GREEN BAY – NEW Water is proud to partner with the National Aeronautics and Space Administration on an international effort to advance scientific knowledge of cyanobacteria, also known as blue-green algae.
NEW Water was invited to join the team with NASA on the AERONET-OC initiative due to its well-established Aquatic Monitoring Program and continued dedication to protecting water. The team also includes the University of Wisconsin-Madison, and the Wisconsin Department of Natural Resources. The AERONET-OC instrument referred to as the SeaPRISM is a well-calibrated device which records water color in the Bay to enhance water quality products derived from a suite of satellite missions launched and operated by NASA, the United States Geological Survey (USGS), and the European Space Agency (ESA).
“We’re very excited to have strong partners and collaborators to help improve our satellite-derived water quality products complementing field monitoring activities,” said NASA Principal Investigator, Dr. Nima Pahlevan. “Partners on the ground are vital in order to ‘ground truth’ the water color measured from our satellites with what is collected at the surface of a body of water.”
Green Bay is one of three U.S. freshwater bodies selected for recent deployments of the SeaPRISM supported by the Landsat project science office. Lake Okeechobee in Florida and Grizzly Bay in California were also selected – all three spots suffer from cyanobacteria blooms. Cyanobacteria can produce toxins that can be harmful to humans and animals. Studies show that Green Bay is plagued with these toxins; see the white paper on an ongoing joint study on cyanotoxins.
“NEW Water is honored to join NASA to help advance the scientific understanding of water,” said Thomas Sigmund, P.E., Executive Director of NEW Water. “This program incorporates collaboration and innovation: Both are needed to solve the complex water issues of our era.”
The SeaPRISM, which stands for “Photometer Revision for Incident Surface Measurements,” is mounted on a pole in open water in the Bay, at one of NEW Water’s regular monitoring locations where data including nutrients, chlorophyll-a, and turbidity are collected. This makes Green Bay a unique site where both color measurements and water quality data are available.

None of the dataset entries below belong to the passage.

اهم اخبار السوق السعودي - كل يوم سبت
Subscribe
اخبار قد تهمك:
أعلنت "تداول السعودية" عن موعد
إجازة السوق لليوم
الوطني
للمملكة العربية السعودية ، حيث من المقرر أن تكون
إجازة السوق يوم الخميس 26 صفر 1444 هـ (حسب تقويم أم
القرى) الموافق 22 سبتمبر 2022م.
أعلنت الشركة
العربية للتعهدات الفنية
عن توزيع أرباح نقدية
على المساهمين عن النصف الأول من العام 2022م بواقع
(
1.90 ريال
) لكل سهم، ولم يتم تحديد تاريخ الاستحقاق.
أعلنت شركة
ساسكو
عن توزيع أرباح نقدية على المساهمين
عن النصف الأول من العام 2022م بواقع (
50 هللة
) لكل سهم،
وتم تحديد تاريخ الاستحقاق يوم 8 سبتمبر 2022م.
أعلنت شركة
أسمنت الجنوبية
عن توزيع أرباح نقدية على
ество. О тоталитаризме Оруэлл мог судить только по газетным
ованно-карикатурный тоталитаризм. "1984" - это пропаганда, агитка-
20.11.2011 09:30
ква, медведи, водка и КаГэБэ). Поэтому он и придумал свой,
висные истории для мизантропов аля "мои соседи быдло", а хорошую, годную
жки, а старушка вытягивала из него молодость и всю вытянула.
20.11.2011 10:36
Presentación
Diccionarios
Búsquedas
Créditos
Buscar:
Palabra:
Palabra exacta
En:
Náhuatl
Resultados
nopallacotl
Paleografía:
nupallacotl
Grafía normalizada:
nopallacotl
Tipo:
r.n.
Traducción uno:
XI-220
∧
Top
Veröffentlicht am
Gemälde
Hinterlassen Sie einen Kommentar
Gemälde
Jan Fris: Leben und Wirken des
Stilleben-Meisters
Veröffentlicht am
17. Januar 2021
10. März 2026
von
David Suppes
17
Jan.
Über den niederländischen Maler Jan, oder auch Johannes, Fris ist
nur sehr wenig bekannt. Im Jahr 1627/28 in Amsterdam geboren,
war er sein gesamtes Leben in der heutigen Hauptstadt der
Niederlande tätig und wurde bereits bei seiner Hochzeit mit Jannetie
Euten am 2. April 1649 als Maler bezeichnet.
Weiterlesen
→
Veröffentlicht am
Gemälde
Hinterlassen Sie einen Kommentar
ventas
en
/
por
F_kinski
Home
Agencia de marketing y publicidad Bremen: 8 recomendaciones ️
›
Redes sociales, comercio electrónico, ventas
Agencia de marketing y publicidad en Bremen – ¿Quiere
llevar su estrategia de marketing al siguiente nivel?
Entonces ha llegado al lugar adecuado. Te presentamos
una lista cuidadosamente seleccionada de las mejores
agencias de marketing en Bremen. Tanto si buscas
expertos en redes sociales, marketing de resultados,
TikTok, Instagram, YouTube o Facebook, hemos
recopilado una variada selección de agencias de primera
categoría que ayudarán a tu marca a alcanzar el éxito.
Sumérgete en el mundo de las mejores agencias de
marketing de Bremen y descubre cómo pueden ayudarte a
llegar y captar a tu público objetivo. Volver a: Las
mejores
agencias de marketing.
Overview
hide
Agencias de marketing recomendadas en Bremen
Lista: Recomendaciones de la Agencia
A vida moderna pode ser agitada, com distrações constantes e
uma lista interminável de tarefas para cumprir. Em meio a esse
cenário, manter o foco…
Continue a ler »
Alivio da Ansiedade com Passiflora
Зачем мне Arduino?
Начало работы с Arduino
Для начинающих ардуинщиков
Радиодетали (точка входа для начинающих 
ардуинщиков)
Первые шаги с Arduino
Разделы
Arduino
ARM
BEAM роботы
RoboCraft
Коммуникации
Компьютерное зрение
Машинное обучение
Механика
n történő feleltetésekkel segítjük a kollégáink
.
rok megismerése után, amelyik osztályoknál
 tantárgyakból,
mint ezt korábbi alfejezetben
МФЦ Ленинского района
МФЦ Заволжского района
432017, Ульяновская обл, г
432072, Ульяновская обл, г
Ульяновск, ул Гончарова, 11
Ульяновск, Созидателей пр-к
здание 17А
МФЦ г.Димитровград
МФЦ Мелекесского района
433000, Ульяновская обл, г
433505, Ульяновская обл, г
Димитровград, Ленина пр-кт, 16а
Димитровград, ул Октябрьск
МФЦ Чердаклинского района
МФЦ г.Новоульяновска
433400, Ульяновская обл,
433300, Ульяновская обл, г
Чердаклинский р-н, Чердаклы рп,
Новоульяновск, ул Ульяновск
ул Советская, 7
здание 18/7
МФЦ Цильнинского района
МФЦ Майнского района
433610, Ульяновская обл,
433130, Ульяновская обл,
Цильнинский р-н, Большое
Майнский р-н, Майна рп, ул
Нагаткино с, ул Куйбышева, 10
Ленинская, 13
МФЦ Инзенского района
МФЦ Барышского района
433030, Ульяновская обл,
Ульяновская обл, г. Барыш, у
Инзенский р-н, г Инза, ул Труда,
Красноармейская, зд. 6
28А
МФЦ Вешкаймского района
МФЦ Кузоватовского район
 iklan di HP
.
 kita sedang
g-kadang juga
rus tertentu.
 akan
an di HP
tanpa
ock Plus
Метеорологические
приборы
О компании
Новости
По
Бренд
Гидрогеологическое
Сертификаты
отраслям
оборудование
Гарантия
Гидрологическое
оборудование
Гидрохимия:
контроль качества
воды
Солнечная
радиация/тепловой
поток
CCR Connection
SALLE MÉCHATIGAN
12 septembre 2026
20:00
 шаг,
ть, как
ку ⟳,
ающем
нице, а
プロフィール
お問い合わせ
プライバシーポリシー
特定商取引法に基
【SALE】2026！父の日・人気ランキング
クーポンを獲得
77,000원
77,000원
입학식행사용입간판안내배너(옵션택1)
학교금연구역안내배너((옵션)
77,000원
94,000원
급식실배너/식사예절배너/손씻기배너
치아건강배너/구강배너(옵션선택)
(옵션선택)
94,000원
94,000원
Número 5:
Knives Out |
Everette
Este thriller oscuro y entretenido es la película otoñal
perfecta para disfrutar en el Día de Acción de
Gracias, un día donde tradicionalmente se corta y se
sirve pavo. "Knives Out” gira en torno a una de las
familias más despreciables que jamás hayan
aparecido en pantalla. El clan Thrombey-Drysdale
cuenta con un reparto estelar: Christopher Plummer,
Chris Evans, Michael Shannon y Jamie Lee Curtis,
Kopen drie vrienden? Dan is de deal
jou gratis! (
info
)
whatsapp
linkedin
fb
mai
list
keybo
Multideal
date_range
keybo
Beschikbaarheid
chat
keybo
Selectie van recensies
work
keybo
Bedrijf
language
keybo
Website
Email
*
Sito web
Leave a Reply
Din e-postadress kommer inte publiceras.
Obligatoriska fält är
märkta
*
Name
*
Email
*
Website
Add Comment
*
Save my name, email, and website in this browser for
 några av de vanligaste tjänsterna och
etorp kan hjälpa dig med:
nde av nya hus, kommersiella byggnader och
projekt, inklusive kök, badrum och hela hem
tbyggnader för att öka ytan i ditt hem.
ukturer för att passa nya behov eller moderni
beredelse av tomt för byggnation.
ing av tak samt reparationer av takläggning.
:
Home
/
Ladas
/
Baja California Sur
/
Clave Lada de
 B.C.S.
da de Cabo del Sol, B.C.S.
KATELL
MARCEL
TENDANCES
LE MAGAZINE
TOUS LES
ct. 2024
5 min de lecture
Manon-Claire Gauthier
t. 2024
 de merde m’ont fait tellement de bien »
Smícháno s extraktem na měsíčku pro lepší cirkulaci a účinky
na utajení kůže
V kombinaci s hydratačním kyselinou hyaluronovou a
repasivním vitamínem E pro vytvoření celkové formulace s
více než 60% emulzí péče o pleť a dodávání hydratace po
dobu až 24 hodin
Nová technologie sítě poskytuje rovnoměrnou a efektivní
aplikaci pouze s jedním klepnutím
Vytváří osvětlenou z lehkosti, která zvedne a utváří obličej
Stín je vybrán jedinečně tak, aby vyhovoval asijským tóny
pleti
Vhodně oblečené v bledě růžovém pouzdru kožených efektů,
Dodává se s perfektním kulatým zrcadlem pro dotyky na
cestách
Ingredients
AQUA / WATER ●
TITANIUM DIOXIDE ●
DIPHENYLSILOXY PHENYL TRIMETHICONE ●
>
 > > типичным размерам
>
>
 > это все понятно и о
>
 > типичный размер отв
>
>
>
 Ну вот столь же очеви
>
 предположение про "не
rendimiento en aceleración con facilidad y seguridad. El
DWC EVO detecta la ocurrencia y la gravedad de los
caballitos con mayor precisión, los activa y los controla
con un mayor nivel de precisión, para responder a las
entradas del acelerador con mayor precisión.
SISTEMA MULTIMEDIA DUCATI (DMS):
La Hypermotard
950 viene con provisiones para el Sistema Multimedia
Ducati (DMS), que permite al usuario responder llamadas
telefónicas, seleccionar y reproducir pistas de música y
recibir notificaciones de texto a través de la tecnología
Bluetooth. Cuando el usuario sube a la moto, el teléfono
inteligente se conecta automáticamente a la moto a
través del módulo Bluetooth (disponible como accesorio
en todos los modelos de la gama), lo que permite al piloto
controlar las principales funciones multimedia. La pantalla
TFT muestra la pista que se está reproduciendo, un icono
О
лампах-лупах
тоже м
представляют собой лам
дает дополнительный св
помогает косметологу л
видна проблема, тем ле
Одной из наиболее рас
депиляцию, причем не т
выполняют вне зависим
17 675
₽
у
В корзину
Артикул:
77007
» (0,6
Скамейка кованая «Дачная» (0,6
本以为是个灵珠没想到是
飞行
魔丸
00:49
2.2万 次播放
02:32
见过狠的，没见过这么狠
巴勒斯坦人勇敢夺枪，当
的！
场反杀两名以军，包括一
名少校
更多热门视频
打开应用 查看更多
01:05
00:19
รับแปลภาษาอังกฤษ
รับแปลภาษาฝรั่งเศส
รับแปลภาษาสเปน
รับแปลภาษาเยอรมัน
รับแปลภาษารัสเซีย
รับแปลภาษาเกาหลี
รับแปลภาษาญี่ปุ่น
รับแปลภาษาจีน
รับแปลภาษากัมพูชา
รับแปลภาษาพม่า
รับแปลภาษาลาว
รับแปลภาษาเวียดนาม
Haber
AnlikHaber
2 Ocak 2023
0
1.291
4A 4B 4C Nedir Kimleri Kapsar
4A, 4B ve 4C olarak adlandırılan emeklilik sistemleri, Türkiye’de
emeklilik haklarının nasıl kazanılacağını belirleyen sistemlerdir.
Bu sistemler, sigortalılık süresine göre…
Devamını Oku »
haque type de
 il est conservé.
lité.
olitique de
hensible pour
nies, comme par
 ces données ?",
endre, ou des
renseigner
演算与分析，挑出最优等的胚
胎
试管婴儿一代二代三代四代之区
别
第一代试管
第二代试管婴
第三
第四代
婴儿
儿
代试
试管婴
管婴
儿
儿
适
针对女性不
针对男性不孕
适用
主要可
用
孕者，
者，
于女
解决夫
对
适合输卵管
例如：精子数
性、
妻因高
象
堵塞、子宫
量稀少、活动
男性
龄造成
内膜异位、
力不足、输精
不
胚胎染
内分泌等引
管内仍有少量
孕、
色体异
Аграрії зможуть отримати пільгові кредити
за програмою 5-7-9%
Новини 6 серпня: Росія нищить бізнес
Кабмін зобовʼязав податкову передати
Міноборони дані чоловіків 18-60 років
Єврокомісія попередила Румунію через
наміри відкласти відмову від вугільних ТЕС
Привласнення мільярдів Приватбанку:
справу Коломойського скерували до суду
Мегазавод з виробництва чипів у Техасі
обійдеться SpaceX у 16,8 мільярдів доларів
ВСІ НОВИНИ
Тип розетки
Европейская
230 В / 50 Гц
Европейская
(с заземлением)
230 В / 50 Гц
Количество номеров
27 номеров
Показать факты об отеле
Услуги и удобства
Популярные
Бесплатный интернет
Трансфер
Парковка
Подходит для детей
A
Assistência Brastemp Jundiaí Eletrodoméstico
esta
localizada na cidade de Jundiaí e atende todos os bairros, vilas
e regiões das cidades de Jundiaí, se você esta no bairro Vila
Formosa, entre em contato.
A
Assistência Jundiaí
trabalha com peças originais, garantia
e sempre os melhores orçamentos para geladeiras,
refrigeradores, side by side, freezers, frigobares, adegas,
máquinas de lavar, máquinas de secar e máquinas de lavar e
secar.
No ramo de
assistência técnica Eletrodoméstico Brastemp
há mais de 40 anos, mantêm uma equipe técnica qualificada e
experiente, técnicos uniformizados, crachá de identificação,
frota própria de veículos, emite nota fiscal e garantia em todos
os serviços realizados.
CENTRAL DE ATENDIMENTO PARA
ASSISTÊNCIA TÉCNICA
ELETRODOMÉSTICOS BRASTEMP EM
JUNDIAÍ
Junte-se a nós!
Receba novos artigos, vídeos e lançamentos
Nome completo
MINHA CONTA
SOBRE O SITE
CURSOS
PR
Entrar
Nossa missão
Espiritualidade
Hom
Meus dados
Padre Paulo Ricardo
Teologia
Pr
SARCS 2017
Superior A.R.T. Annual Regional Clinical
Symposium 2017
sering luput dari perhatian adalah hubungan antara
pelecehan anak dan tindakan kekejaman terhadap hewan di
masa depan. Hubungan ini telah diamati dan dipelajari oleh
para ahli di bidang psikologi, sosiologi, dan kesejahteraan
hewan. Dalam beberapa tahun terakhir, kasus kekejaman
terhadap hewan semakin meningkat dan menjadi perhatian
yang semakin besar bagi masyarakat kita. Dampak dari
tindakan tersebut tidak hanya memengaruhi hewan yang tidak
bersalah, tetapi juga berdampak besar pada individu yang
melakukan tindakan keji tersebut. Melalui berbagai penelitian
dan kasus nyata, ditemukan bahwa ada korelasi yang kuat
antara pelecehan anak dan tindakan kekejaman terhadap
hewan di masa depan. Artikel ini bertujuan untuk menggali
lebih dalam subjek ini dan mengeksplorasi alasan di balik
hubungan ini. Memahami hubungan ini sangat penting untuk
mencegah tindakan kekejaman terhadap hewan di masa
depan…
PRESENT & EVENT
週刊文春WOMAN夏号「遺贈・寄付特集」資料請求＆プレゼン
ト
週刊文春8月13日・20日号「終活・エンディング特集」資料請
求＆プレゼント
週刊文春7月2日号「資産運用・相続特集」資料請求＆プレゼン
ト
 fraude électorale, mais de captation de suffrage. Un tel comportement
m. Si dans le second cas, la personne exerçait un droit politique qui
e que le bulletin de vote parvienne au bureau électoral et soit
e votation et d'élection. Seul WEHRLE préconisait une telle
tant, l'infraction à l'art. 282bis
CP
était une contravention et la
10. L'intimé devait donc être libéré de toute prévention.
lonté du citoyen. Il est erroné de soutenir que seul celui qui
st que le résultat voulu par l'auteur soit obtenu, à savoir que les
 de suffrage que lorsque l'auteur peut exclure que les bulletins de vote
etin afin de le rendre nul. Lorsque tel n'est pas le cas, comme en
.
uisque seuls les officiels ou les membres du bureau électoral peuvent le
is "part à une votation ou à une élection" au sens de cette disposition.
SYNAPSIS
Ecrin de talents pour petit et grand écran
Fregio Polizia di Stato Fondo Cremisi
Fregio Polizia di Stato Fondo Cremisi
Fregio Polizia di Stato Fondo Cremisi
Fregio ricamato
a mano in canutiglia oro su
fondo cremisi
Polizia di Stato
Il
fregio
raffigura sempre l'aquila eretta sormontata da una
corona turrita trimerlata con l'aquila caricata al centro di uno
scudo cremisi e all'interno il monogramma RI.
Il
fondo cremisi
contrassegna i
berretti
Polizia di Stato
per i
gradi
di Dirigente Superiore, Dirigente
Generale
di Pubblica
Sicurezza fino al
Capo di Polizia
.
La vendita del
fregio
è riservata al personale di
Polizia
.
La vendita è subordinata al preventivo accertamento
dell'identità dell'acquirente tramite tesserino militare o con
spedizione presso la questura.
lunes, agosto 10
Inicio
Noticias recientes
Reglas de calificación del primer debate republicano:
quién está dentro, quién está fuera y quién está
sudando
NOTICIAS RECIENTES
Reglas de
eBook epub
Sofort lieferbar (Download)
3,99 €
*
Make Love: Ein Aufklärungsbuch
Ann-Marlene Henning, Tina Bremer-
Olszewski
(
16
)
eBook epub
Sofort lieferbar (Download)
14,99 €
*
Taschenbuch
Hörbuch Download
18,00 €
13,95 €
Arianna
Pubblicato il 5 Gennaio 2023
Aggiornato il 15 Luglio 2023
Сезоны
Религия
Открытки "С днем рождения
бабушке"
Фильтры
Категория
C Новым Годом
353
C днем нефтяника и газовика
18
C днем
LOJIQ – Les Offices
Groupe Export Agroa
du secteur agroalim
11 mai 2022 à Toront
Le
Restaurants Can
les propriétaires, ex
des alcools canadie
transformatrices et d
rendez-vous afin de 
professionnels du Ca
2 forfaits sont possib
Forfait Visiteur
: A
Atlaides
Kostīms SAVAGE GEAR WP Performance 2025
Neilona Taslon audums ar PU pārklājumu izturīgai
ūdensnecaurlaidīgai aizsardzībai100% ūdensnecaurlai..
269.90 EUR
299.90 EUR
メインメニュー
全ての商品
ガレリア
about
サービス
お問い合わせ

Cyanobacteria has been detected in lower Green Bay for decades. Many organizations are working to solve pollution problems leading to cyanobacteria and algal blooms, which are causing a “dead zone” in the Bay. NEW Water works with many regional partners in the watershed to achieve healthier waters. One longtime collaborator in water is Dr. Kevin Fermanich from the University of Wisconsin-Green Bay and the University of Wisconsin-Madison Division of Extension.
“What happens on the land directly impacts water quality,” said Dr. Fermanich. “Our work in the watershed actively addresses the runoff issues that lead to water problems in the Bay. Through strategic partnerships, we will be able to achieve healthier waters for the community to enjoy.”